Hybrid Monolithic SMA Actuators

Abstract

Shape memory alloy (SMA) actuators are an attractive solution for many mechatronics applications. Compared to traditional actuation solutions, they provide scalable, linear motion with lower part counts. Low actuation voltages mean they can be readily integrated electrically with control electronics. Their high energy density makes them ideal for applications where actuation volume is restricted, and scaling actuators down has the benefit of increasing their potential bandwidth. Traditionally, the design and manufacture of an SMA actuator is done from stock wire or spring forms of NiTi, with a discrete bias mechanism to provide the required reset force.
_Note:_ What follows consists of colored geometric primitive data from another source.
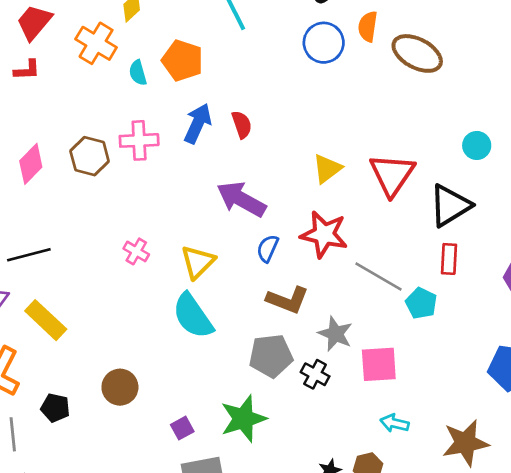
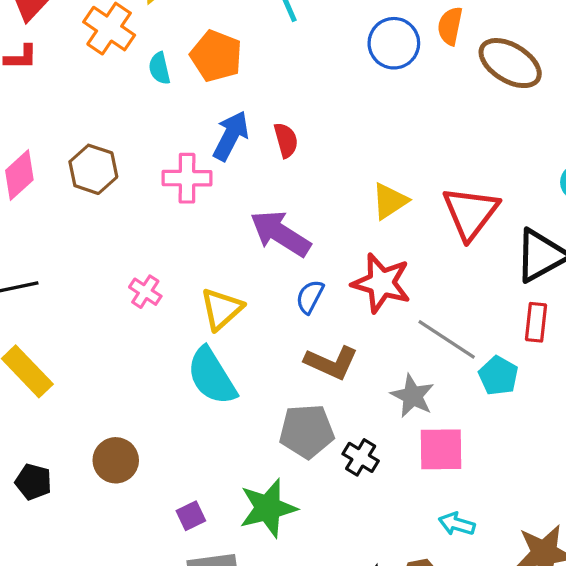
pink cross: (139, 140) -> (187, 178), moved
gray star: (335, 334) -> (412, 396), moved

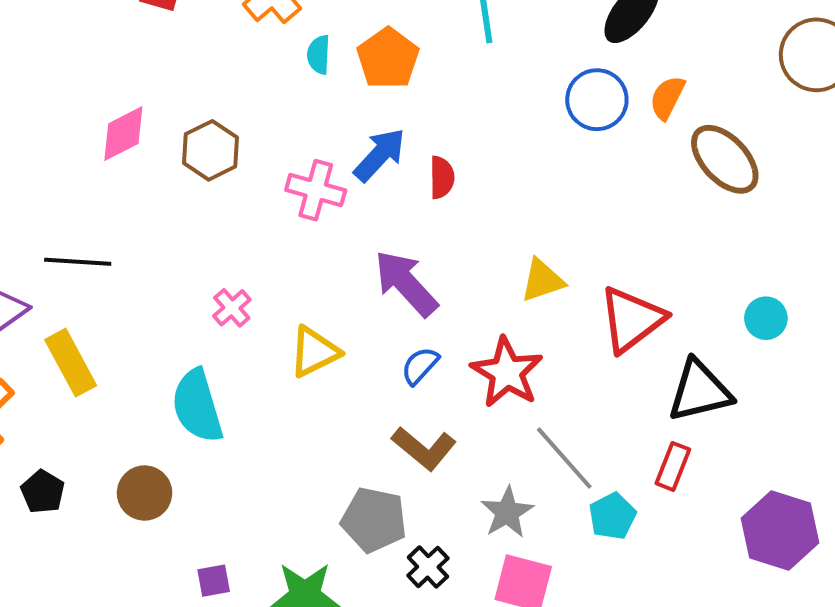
cyan semicircle: (212, 376) -> (197, 406), moved

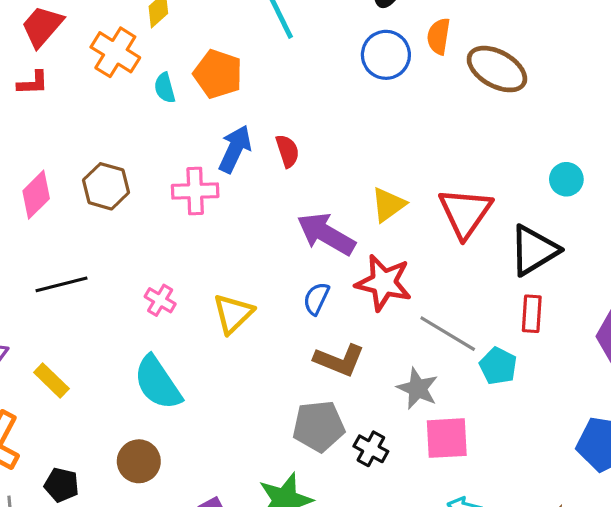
black line: (78, 262) -> (61, 284), moved
purple arrow: (406, 283) -> (326, 234), moved
yellow rectangle: (71, 363) -> (51, 381), size x0.7

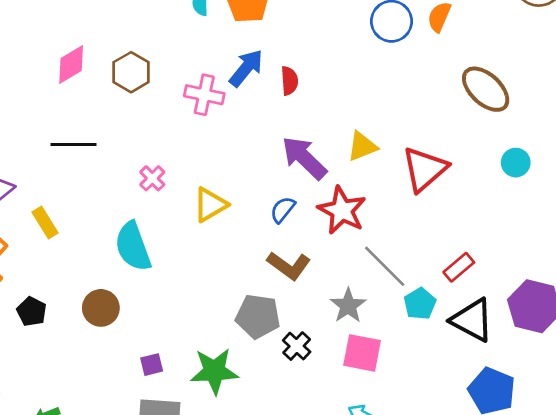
brown ellipse: (497, 69) -> (486, 89), moved
black triangle: (534, 250) -> (472, 320), moved, turned 45
red rectangle: (532, 314) -> (459, 267), turned 32

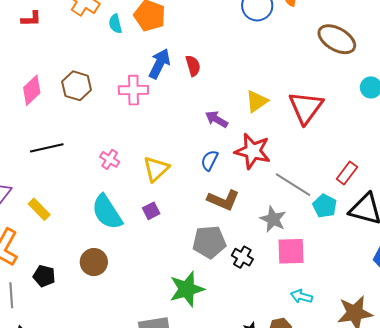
purple arrow: (304, 158) -> (217, 119), size x0.6
purple square: (152, 365) -> (151, 211), moved

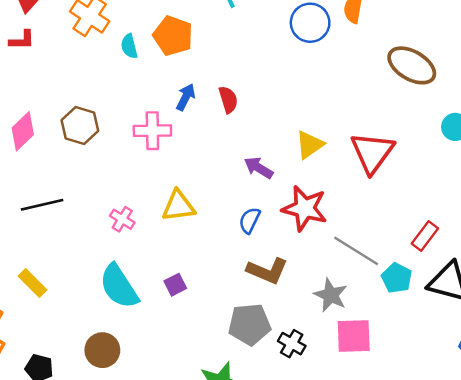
blue arrow: (160, 64) -> (186, 97), size x0.7
yellow triangle: (156, 169) -> (178, 206), moved, turned 36

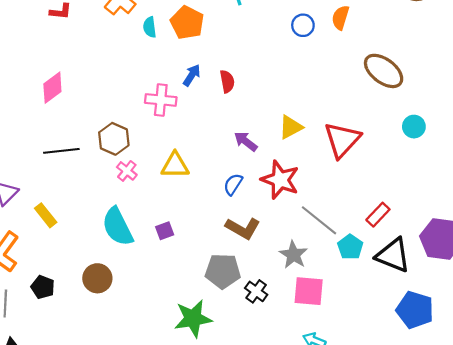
blue circle: (310, 23) -> (303, 25), size x0.7
brown hexagon: (80, 125) -> (114, 139), moved

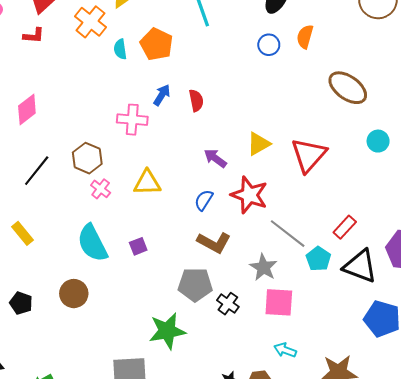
black line: (61, 151) -> (37, 171), turned -44

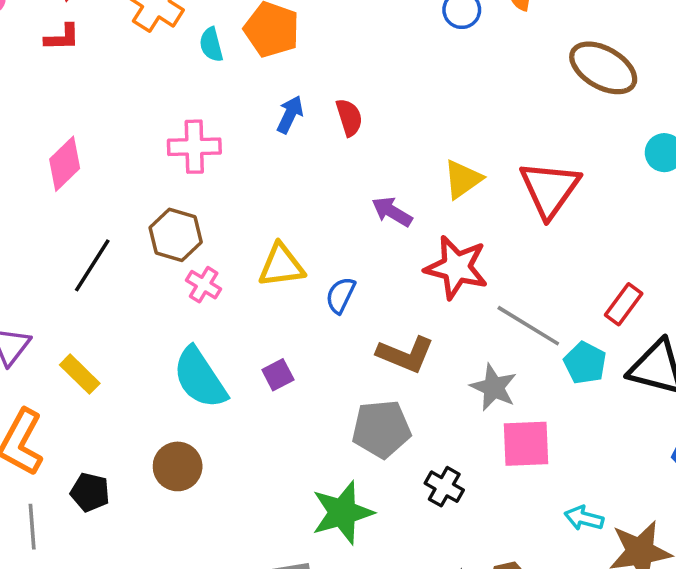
pink cross: (132, 120) -> (194, 147), moved
blue semicircle: (204, 200) -> (341, 295), moved
black cross: (228, 304) -> (444, 487), moved
cyan arrow: (285, 350) -> (584, 518), moved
Reducing the size of SMA actuators increases the difficulty of fixturing this bias mechanism. To address this problem, others have introduced the concept of a monolithic actuator, machined from planar SMA and using local annealing to selectively impart the shape memory effect (SME) to portions of the structure. This paper proposes an alternative approach to monolithic SMA actuator fabrication, using powder fabrication techniques. Several advantages of this approach are described, including the potential for fabrication of so-called "hybrid" monolithic actuators with functionally graded areas. Finite element model (FEM) results are presented demonstrating the advantages of the hybrid approach over more traditional monolithic construction.